The first floor features a public café, the jury orientation suite and intake counter. The second floor will be office space for the court clerks, with courtrooms on floors three, seven and eight—10 of them to be built out initially—but the fifth and sixth floors have space to create nine more courtrooms as they are needed. The fourth floor also contains offices and the top two floors will house the judges' chambers.

The exterior of the building will be shielded by a series of vertical aluminum extrusions tailored to the different levels of sunlight on each side of the building. "This design is all about light and its importance to people who work in an indoor environment," Dayton says. "This building makes the most of the marvelous light in this part of the country."

Hidden Treasures

Okland Construction discovered that the courthouse site had a lot to offer even before the contractor made its first concrete pour.

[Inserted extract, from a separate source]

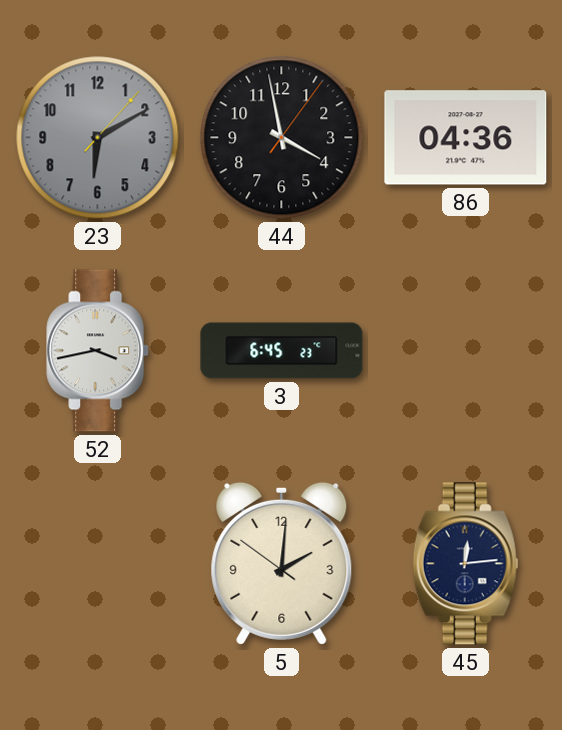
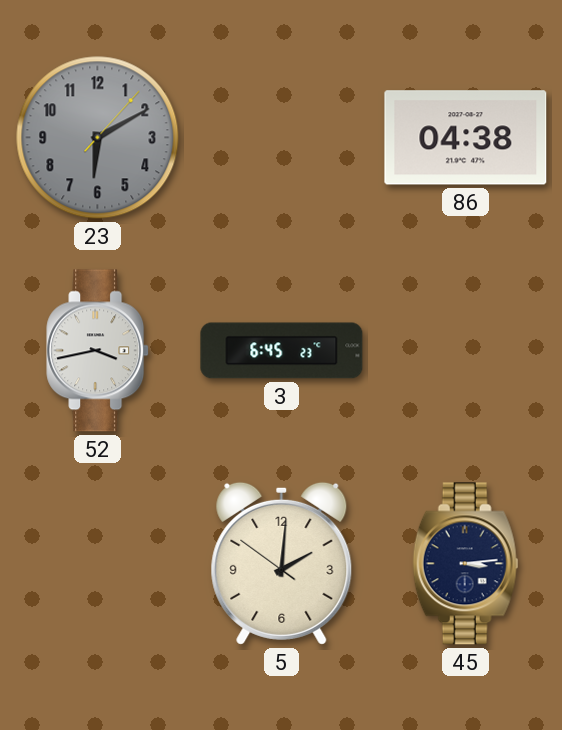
44: 3:58 -> none
86: 04:36 -> 04:38
45: 12:14 -> 3:14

The project team set aside the first two months of its onsite schedule for archaeological excavations and found plenty of treasures. "We came across pioneer-era foundations, plates, pottery and other historic artifacts," says Okland senior project manager Russ Mumford. "But the biggest prize was dozens of old signs from a sign maker's shop that were in perfect condition, some of which may be on display in the lobby of the new building."

Mumford says the building has 40,000-sq-ft floor plates with 20-ft ceilings for the courtroom areas to give them a "more airy feeling." One of the trickiest construction feats was building the four different elevator cores so that judges, prisoners and the public would all have their own separate elevators.

Okland is using building information modeling on 80% of the job, including preconstruction, and supplying all of its field people and subcontractors with iPads "to improve document flow," Mumford says. "You can't carry plans around on a job this size." All of the trades are using Autodesk's BIM 360 Field software to enhance quality control and share photos and drawing markups with each other.

Project challenges include the site's high water table, which required Okland to drill 24 wells to drop the water level by pumping water out of the site for the first eight months. Staging is also extremely limited on the tight downtown site, and the team is building very near the old courthouse (with only about 200 ft between the buildings), which must remain fully operational during the project. To meet the area's strict seismic requirements and federal security needs, the team poured concrete-encased steel columns on the first three floors.

The aluminum sunshades on the exterior are 20 ft long and required extensive research to find a fabricator who could build them to that length. They are being created by Benson Industries at four different locations across the U.S., Mumford says. The glass stairways, bridges and walls inside will mean installing large pieces of glass that require special handling.

"This is a very complex building," Mumford says. "But all of these tricky details will make for a spectacular place to work and carry out the public's business when we're done."

He says the team is on budget and on schedule for its early 2014 completion date.